Порядок их представления читателю не совсем случаен. Он подобен
воспоминаниям о богатой событиями жизни. Каждое из них вызывает неожиданный
поворот памяти, перескакивающей через годы от одного воспоминания к другому,
согласно своей собственной логике. В книге несколько таких последовательных
цепочек, и они разделены в тексте более заметно, чем отдельные "сюжеты".
Каждый сюжет представляет собою нечто законченное. Но книгу нужно читать
целиком: это с виду бессистемное ознакомительное путешествие, но общее
впечатление от него поможет лучше понять Эйнштейна как человека.

Для тех, кому нужна схема маршрута, прилагаем в конце книги краткую
хронологию основных событий жизни Эйнштейна.
Книгу об Эйнштейне уместно начать с нарушения сразу трех правил. Мы
расскажем о письме, которое, во-первых, осталось без ответа; во-вторых, для
его пояснения понадобятся подстраничные сноски; в-третьих, это письмо уже
публиковалось ранее.

Летом 1952 г. Карл Зеелиг, биограф Эйнштейна, попросил его сообщить
подробности о первой почетной докторской степени. В своем ответе Эйнштейн
рассказал о событиях 1909 г.; в ту пору он по-прежнему зарабатывал на жизнь
в Швейцарском патентном бюро в Берне, хотя еще за четыре года до этого
выступил со специальной теорией относительности. Летом 1909 г. Женевский
университет, основанный Кальвином, в ознаменование своего 350-летия присудил
свыше ста почетных докторских степеней, Вот что написал об этом Эйнштейн:

"Однажды в бернском патентном бюро мне вручили большой конверт, в
который был вложен лист великолепной бумаги. На нем весьма-весьма колоритно
(я подумал,
что по латыни) (На самом деле -- по-французски, прописными буквами) был
напечатан какой-то текст, показавшийся мне неинтересным и не имеющим ко мне
отношения. Поэтому он тут же отправился в корзину для мусора. Позже я узнал,
что это приглашение на кальвиновские торжества и извещение о присуждении
степени почетного доктора Женевского университета (В этом выразительном
документе была опечатка, которая, возможно, запечатлелась в подсознании
Эйнштейна и повлияла на его реакцию: получатель ученой степени был обозначен
не как "Эйнштейн", а как "Тинштейн"). Видимо, в университете правильно
истолковал мое молчание и обратились к моему другу Люсьену Шавану, который
был родом из Женевы, но жил в Берне. Он убедил меня поехать в Женеву, потому
что это было практически неизбежно, но не посвятил в подробности.

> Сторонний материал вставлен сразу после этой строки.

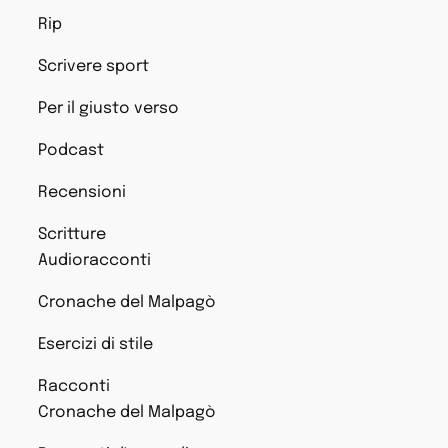
Rip
Scrivere sport
Per il giusto verso
Podcast
Recensioni
Scritture
Audioracconti
Cronache del Malpagò
Esercizi di stile
Racconti
Cronache del Malpagò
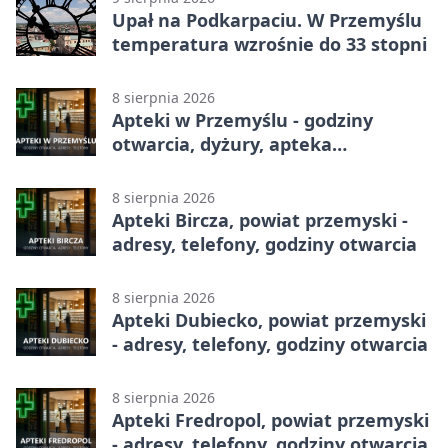
Upał na Podkarpaciu. W Przemyślu
temperatura wzrośnie do 33 stopni
8 sierpnia 2026
Apteki w Przemyślu - godziny
otwarcia, dyżury, apteka
całodobowa
8 sierpnia 2026
Apteki Bircza, powiat przemyski -
adresy, telefony, godziny otwarcia
8 sierpnia 2026
Apteki Dubiecko, powiat przemyski
- adresy, telefony, godziny otwarcia
8 sierpnia 2026
Apteki Fredropol, powiat przemyski
- adresy, telefony, godziny otwarcia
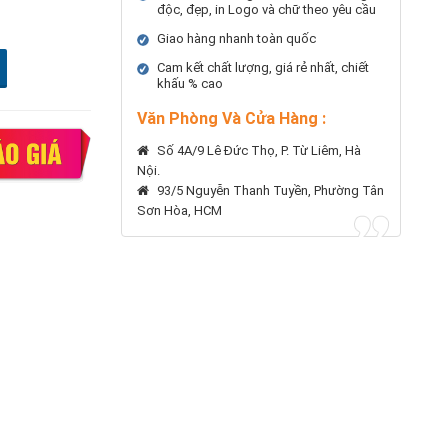
độc, đẹp, in Logo và chữ theo yêu cầu
Giao hàng nhanh toàn quốc
Cam kết chất lượng, giá rẻ nhất, chiết
khấu % cao
Văn Phòng Và Cửa Hàng :
Số 4A/9 Lê Đức Thọ, P. Từ Liêm, Hà
Nội.
93/5 Nguyễn Thanh Tuyền, Phường Tân
Sơn Hòa, HCM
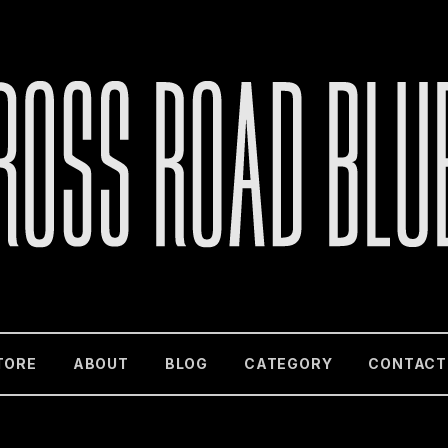
TORE
ABOUT
BLOG
CATEGORY
CONTACT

Я отправился туда в назначенный День и вечером в ресторане маленькой
гостиницы, где мы остановились, встретил нескольких цюрихских профессоров...
Все рассказывали, для чего прибыли сюда. Спросили и меня, и я должен был
сознаться, что не имею ни малейшего представления. Однако другие знали и
сообщили мне по секрету. На следующий день предстояло продефилировать в
академической профессии. Но я приехал в соломенной шляпе и повседневном
пиджаке. Моя просьба освободить меня от участия в процессии была решительно
отвергнута, и торжества получились очень забавные -- в той мере, в какой они
касались меня.

Празднование закончилось самым обильным пиршеством из всех, на которых
мне доводилось бывать. Я спросил одного из женевских "отцов города", с
которым сидел рядом: "Знаете ли вы, что сделал бы Кальвин, будь он здесь?".
Сосед полюбопытствовал -- что же именно? Тогда я ответил: "Он устроил бы
пожар и сжег нас всех за грех обжорства". Мой собеседник не издал ни звука,
и на этом обрываются мои воспоминания о достославном праздновании".

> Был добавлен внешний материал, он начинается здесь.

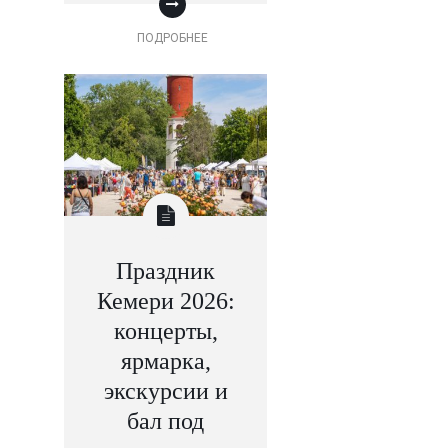
ПОДРОБНЕЕ
Праздник
Кемери 2026:
концерты,
ярмарка,
экскурсии и
бал под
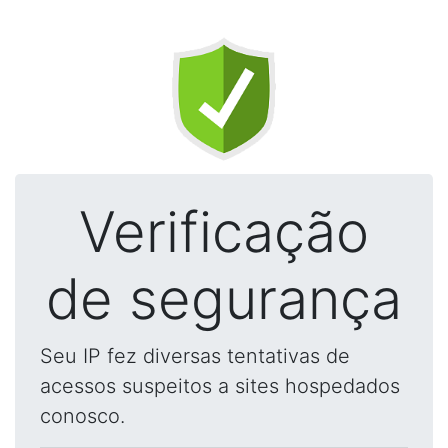
Verificação
de segurança
Seu IP fez diversas tentativas de
acessos suspeitos a sites hospedados
conosco.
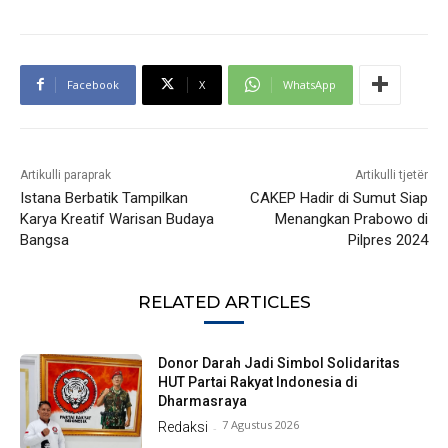
Facebook
X
WhatsApp
Artikulli paraprak
Artikulli tjetër
Istana Berbatik Tampilkan
CAKEP Hadir di Sumut Siap
Karya Kreatif Warisan Budaya
Menangkan Prabowo di
Bangsa
Pilpres 2024
RELATED ARTICLES
Donor Darah Jadi Simbol Solidaritas
HUT Partai Rakyat Indonesia di
Dharmasraya
7 Agustus 2026
Redaksi
-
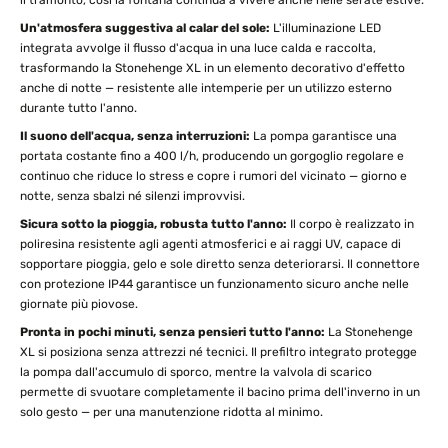
il tramonto, così la fontana continua a vivere anche nelle serate estive.
Un'atmosfera suggestiva al calar del sole:
L'illuminazione LED
integrata avvolge il flusso d'acqua in una luce calda e raccolta,
trasformando la Stonehenge XL in un elemento decorativo d'effetto
anche di notte — resistente alle intemperie per un utilizzo esterno
durante tutto l'anno.
Il suono dell'acqua, senza interruzioni:
La pompa garantisce una
portata costante fino a 400 l/h, producendo un gorgoglio regolare e
continuo che riduce lo stress e copre i rumori del vicinato — giorno e
notte, senza sbalzi né silenzi improvvisi.
Sicura sotto la pioggia, robusta tutto l'anno:
Il corpo è realizzato in
poliresina resistente agli agenti atmosferici e ai raggi UV, capace di
sopportare pioggia, gelo e sole diretto senza deteriorarsi. Il connettore
con protezione IP44 garantisce un funzionamento sicuro anche nelle
giornate più piovose.
Pronta in pochi minuti, senza pensieri tutto l'anno:
La Stonehenge
XL si posiziona senza attrezzi né tecnici. Il prefiltro integrato protegge
la pompa dall'accumulo di sporco, mentre la valvola di scarico
permette di svuotare completamente il bacino prima dell'inverno in un
solo gesto — per una manutenzione ridotta al minimo.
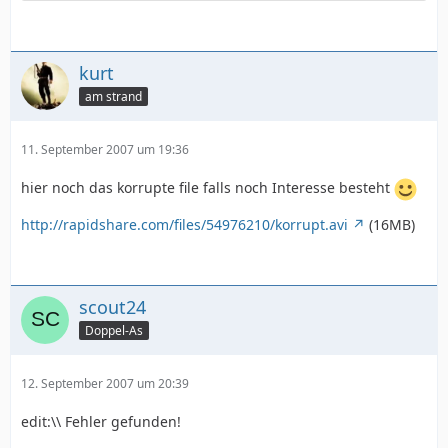
kurt
am strand
11. September 2007 um 19:36
hier noch das korrupte file falls noch Interesse besteht
http://rapidshare.com/files/54976210/korrupt.avi
(16MB)
scout24
Doppel-As
12. September 2007 um 20:39
edit:\\ Fehler gefunden!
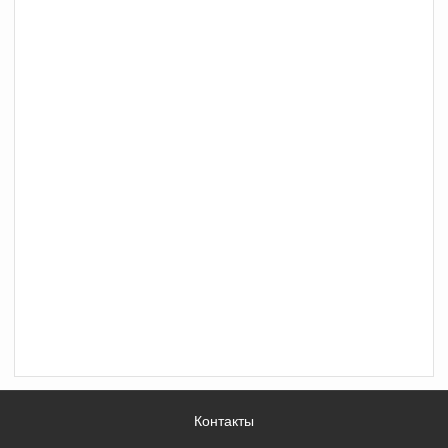
Контакты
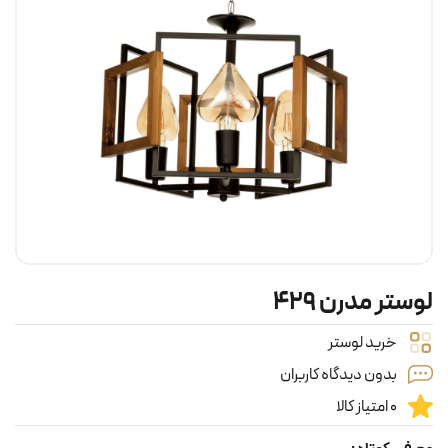
لوستر مدرن ۴۲۹
خرید لوستر
بدون دیدگاه کاربران
0 امتیاز کالا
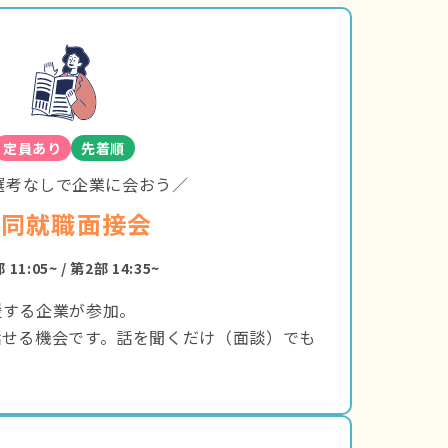
定員あり
先着順
選考なしで企業に会おう／
合同就職面接会
 11:05~ / 第2部 14:35~
援する企業が参加。
話せる機会です。話を聞くだけ（面談）でも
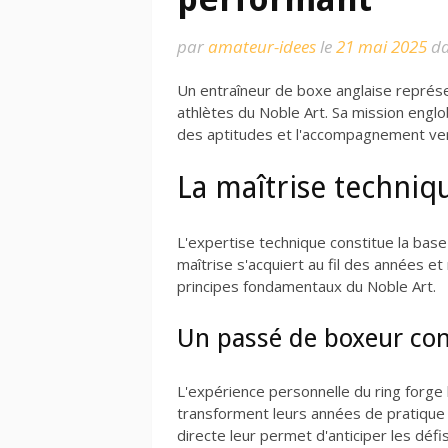
par
amateur-idees
le
21 mai 2025
d
Un entraîneur de boxe anglaise représe
athlètes du Noble Art. Sa mission engl
des aptitudes et l'accompagnement ver
La maîtrise techniqu
L'expertise technique constitue la base
maîtrise s'acquiert au fil des années 
principes fondamentaux du Noble Art.
Un passé de boxeur c
L'expérience personnelle du ring forge 
transforment leurs années de pratique
directe leur permet d'anticiper les défi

В конце 1936 г. Бернское научное общество прислало Эйнштейну почетный
диплом. 4 января 1937 г. он ответил из Принстона:
"Вы не можете себе представить, как я обрадован тем, что Бернское
научное общество хранит обо мне добрую память. Это было послание из моей
давно минувшей молодости. Вспомнились содержательные и уютные вечерние
заседания и особенно профессор-терапевт Сали с его восхитительными
комментариями к лекциям. Я сразу же вставил диплом в рамку, и это
единственный из подобных символов признания, который висит в моем кабинете,
напоминая о Берне и старых друзьях.
Прошу передать свою сердечную благодарность членам Общества и
рассказать им, как высоко я ценю их доброту".

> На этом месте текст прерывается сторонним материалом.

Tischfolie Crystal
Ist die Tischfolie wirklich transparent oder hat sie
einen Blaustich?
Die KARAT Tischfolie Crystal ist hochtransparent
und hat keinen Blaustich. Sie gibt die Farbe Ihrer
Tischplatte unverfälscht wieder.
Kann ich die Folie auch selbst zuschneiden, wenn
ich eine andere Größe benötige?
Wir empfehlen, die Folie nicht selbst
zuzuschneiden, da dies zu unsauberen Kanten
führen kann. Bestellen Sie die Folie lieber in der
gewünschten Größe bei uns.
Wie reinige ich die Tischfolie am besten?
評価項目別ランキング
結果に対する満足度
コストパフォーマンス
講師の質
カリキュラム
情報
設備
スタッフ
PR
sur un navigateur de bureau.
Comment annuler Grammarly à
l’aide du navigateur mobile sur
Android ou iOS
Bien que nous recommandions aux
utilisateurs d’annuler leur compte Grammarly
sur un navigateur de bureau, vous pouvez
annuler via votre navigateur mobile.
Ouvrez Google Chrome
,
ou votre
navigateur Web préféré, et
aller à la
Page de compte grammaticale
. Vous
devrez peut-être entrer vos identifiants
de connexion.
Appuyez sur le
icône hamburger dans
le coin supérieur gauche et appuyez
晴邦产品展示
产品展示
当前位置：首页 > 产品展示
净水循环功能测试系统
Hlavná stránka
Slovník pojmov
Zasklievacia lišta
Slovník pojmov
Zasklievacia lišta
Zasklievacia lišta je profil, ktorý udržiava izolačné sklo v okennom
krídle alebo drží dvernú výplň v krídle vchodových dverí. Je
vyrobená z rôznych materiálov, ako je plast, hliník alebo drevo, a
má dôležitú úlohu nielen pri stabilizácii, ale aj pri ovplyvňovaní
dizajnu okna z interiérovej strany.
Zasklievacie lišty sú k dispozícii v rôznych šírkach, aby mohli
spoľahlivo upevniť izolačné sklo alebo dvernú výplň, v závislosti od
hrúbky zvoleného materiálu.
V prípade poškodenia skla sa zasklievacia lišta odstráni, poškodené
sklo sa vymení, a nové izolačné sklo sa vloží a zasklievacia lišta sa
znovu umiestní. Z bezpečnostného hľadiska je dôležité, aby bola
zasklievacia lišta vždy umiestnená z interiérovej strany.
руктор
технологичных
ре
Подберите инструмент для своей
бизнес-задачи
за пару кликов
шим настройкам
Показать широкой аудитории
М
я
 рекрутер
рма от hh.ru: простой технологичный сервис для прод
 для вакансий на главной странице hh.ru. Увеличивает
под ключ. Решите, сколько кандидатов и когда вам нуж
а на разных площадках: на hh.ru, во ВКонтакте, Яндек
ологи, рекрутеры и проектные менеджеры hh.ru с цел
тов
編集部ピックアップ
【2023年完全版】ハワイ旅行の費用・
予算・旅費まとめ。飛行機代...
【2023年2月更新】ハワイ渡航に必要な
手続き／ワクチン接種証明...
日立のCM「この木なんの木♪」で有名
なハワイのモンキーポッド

Необходимое добавление. Когда прибыл этот документ, Эйнштейн
воскликнул: "Его я непременно вставлю в рамку и повешу на стене -- ведь они
долго насмехались надо мной и над моими идеями". Разумеется, он получал
множество других отличий. Но не вставлял в рамки и не вешал на стенку. Он
складывал их в дальний угол, который называл "уголком тщеславия"
("Protzenecke").

В 1915 г. в Берлине, в разгар первой мировой войны, Эйнштейн завершил
свой шедевр -- общую теорию относительности. В ней было не только обобщение
специальной теории относительности, но излагалась и новая теория тяготения.
Среди прочих явлений, она предсказывала отклонение световых лучей в
гравитационном поле, что и подтвердили английские ученые, особенно Артур
Эддингтон, во время солнечного затмения 1919 г. Когда было официально
объявлено о подтверждении, Эйнштейн за одну ночь стал знаменит на весь мир.
Он никогда не мог этого понять. Посылая рождественскую открытку своему другу
Генриху Зангеру в Цюрих, он писал:

"Слава делает меня все глупее и глупее, что, впрочем, вполне обычно.
Существует громадный разрыв между тем, что человек собою представляет, и
тем, что другие думают о нем или, по крайней мере, говорят вслух. Но все это
нужно принимать беззлобно".

Слава Эйнштейна не меркла и вызвала колоссальный поток разнообразных
писем. Например, школьница из Вашингтона 3 января 1943 г. жаловалась, что ей
с трудом дается математика и приходится заниматься больше других, чтобы не
отстать от товарищей. Ответив по-английски из Принстона 7 января 1943 г.,
Эйнштейн, в частности, писал:
"Не огорчайтесь своими трудностями с математикой, поверьте, мои
затруднения еще больше, чем ваши".

Вернемся в 1895 год. После Годичного перерыва Эйнштейн стал учеником
швейцарской Кантональной Школы Аргау в г. Аарау. 7 ноября 1896 г. он
направил дирекции школы свою автобиографию:

"Родился 14 марта 1879чг. в Ульме; в возрасте одного года
переехал в Мюнхен, где оставался до зимы 1894--95 гг. Там поступил в
начальную школу, а затем в луитпольдовскую гимназию. Закончил шесть классов,
после чего до осени прошлого года жил в Милане и учился самостоятельно.
Прошлой осенью поступил в Кантональную школу в Аарау, и теперь осмеливаюсь
просить о разрешении сдавать выпускной экзамен. Предполагаю после этого
изучать математику и физику на шестом отделении Федерального
Политехнического института".

Спустя много лет Эйнштейну, теперь уже прославленному, вновь
представился случай написать автобиографию. В ней есть несколько любопытных
штрихов..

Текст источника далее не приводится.